Otoritas dalam setiap asosiasi bersifat asosiasi karena hanya ada dua kelompok konflik yang dapat terbentuk didalam setiap asosiasi, kelompok yang memegang posisi otoritas dan kelompok subordinat yang mempunyai kepentingan tertentu. Disini dihadapkan pada konsep teori konflik Dahrendorf yakni

kepentingan, kelompok yang berada di atas dan yang berada dibawah

didefinisikan berdasarkan kepentingan bersama.

2.4. Teori Alienasi Manusia

Di dalam agama manusia mengalami alienasi (keterasingan). Karl Mark tidak menolak kritik agama yang dilontarkan pendahulunya yaitu Feuerbach. Namun, Karl Marx kini telah meninggalkan kritik agama dan menawarkan gagasan yang baru dalam kaitan keterasingan manusia dalam koridor masyarakat. Karl Marx melihat bahwa manusia memang mengalami keterasingan yaitu dalam uang, pekerjaaan dan dari orang lain.
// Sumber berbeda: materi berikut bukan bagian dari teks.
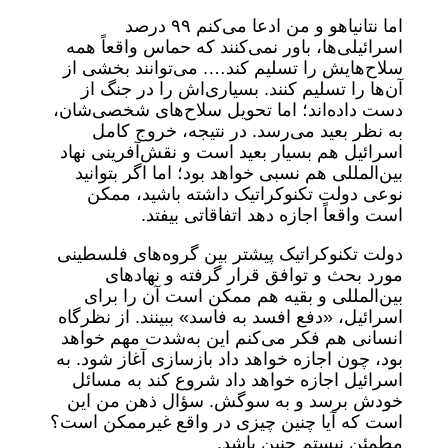
اما نتانیاهو و من ادعا می‌کنم ۹۹ درصد
اسرائیلی‌ها، باور نمی‌کنند که حماس واقعاً همه
سلاح‌هایش را تسلیم کند…. می‌توانند بخشی از
آن‌ها را تسلیم کنند. بسیاری‌اش را در جنگ از
دست داده‌اند؛ اما تحویل سلاح‌های شخصی‌شان،
به نظر بعید می‌رسد. در نتیجه، خروج کامل
اسرائیل هم بسیار بعید است و نقش‌آفرینی نهاد
بین‌المللی هم نسبی خواهد بود؛ اما اگر بتوانید
نوعی دولت تکنوکراتیک داشته باشید، ممکن
است واقعاً اجازه دهد اتفاقاتی بیفتد.
دولت تکنوکراتیک پیشتر بین گروه‌های فلسطینی
مورد بحث و توافق قرار گرفته و نهادهای
بین‌المللی و بقیه هم ممکن است آن را برای
اسرائیل، «دفع افسد به فاسد» ببینند. از نظرگاه
انسانی هم فکر می‌کنم این به‌شدت مهم خواهد
بود، چون اجازه خواهد داد بازسازی آغاز شود. به
اسرائیل اجازه خواهد داد شروع کند به مسائل
خودش برسد و به سوگش. سؤال ذهن من این
است که آیا چنین چیزی در واقع غیرممکن است؟
مطمئن نیستم چنین باشد.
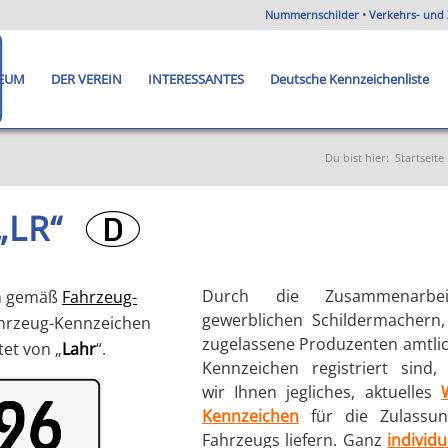
Nummernschilder • Verkehrs- und 
EUM
DER VEREIN
INTERESSANTES
Deutsche Kennzeichenliste
Du bist hier:
Startseite
 „LR“
?
Durch die Zusammenarbe
en gemäß
Fahrzeug-
gewerblichen Schildermachern,
ahrzeug-Kennzeichen
zugelassene Produzenten amtlic
tet von „
Lahr
“.
Kennzeichen registriert sind,
wir Ihnen jegliches, aktuelles
Kennzeichen
für die Zulassun
Fahrzeugs liefern. Ganz
individu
Uang adalah tanda keterasingan manusia. Seseorang bisa membeli segala barang dengan uang. Nilai yang terutama hanya nilai uang dan bukannya kekhususan barang yang telah dibeli tersebut. Barang tersebut lantas kehilangan


(30)

nilai hakekatnya dan digantikan dengan nilai uang. Barang-barang alam kehilangan nilainya dan dengannya telah terasing dari manusia. Manusia membeli segala sesuatu demi uang. Relasi dengan sesama manusia pun banyak diukur dengan nilai uang. Uang mengasingkan manusia yang satu dengan yang lainnya. Manusia tidak lagi saling menghargai tetapi hanya saling mempergunakan. Hal demikian mengarahkan pada sikap egois, dimana orang lain dipandang sebagai saingan atau hanya sebagai alat untuk memenuhi kebutuhan kita.

Manusia juga terasing di dalam pekerjaannya. Meski manusia merealisasikan dirinya dalam pekerjaan dan pekerjaan itu bisa menggembirakan dan membuatnya bangga karena manusia dengannya menemukan kepuasan atas hasilnya, tetapi pada kenyataanya pekerjaan buat manusia telah menjadi pekerjaan paksa. Manusia bekerja karena itu satu-satunya jalan untuk menjamin nafkah hidupnya.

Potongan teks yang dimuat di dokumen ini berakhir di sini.